My childhood best friend became my buffer person at the new school. Without her, starting two years into a secondary school — where friendships and cliques were already firmly established — would have been almost impossible.
As it turned out, it was still difficult.
Within weeks, I found myself the target of a bullying campaign shocking in its viciousness. I had already noticed the disdaining stare of another ringleader within my form group. I was reassured by my friends that I had nothing to worry about — she had a bit of a reputation, they said, but they had my back.
Then, one day after a P.E. lesson, her wingman announced that everyone was to empty their kit bags.

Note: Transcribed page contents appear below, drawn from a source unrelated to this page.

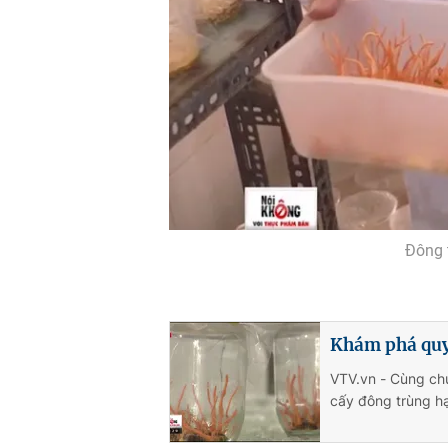
Đông 
Khám phá quy 
VTV.vn - Cùng ch
cấy đông trùng hạ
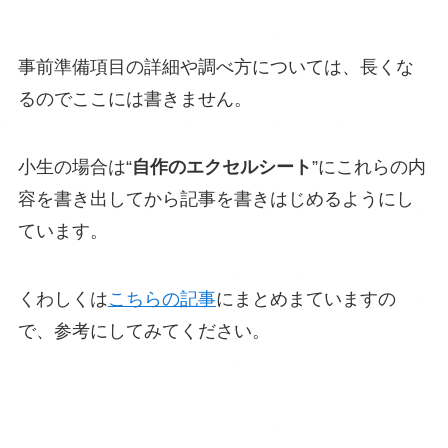
事前準備項目の詳細や調べ方については、長くな
るのでここには書きません。
小生の場合は“
自作のエクセルシート
”にこれらの内
容を書き出してから記事を書きはじめるようにし
ています。
くわしくは
こちらの記事
にまとめまていますの
で、参考にしてみてください。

The ringleader’s wallet had gone missing.
Confused but intimidated, the class complied. I did too. And then, as if in slow motion, the wallet tumbled out of my bag.
“OMG — she stole it!”
I still do not know why she singled me out with such hatred, or why she chose to plant that wallet in my bag. If it weren’t for a plucky new friend who stood on a table and shouted the gaggle down for their obvious framing of me, I don’t know where things might have led.
I am aware of the temptation toward rose-tinted retrospection. But I know, with my whole heart, that I did nothing to justify such cruelty. Once again, I kept my head down — sticking close to my best friend, quietly observing peer dynamics through the lens of survival.
Thankfully, things settled. This was the first and last incident of bullying at the new school. From that point on, my secondary education was outwardly “successful.” I worked hard, achieved well academically, and left school with strong results. But doing well on paper did not undo what had already been shaped inside me. I was far from happy — often on the edges of social groups — though protected by a handful of deep friendships. I got by.
Time has given me compassion for the pain that likely sat behind the cruelty. Still, as an adult and a parent, I look back with sadness and quiet outrage.
My story pales in comparison to the trauma many bullied children endure. I am grateful I never experienced physical violence. But the subtle, sustained emotional abuse I suffered was formative. It layered itself atop the upheaval of my parents’ divorce, remarriages, the loss of my family home, and the complexity of blended families.
For many years, I struggled with eating disorders and numbed pain with alcohol binges.
I have chosen not to send my own daughters into the lion’s den.
I am not naïve enough to believe this will protect them from all pain, peer conflict, or the challenges of adolescence. But I do believe it is my role to protect them as far as I can.
In my view, the schooling system — as it is currently structured — can and does inflict real harm on vulnerable young psyches. Harm that often travels forward into adult life, shaping relationships, self-worth, and parenting itself.
The pattern stops here with my children.
I write this not as an argument against school in all forms, but as a witness to what happens when children have nowhere safe to land.





Gem, thank you for sharing what must have been a very difficult account to write. I'm so sorry that you didn't have a place to land whilst you were at school. Reading this makes it very clear why you've decided to adopt the approach that you have with your own children. I hugely respect you for that and also for the great courage you clearly took in writing this article. Thank you.
Oh, dear Gem! I can certainly relate to your story. Secondary school can be especially challenging, as it’s such a sensitive and formative period in a young person’s life. Male bullies are often more overt and may even become violent, while female bullies tend to be more insidious, targeting a victim’s reputation and closest relationships.
I’ve been on the receiving end of that behavior myself, but I always fought back. I have a big mouth—you probably know that by now :) What troubles me most is when teachers or other authority figures, out of fear for their own positions, choose to “befriend” the bully—the ringleader. I’ve witnessed this firsthand, and it makes me sick. When that happens, who is left to protect the victim?
As educators, we must put bullies in their place early, or they’ll simply grow up to bully others in corporate environments—on high heels, in suits and ties. Thank you for sharing this story with us.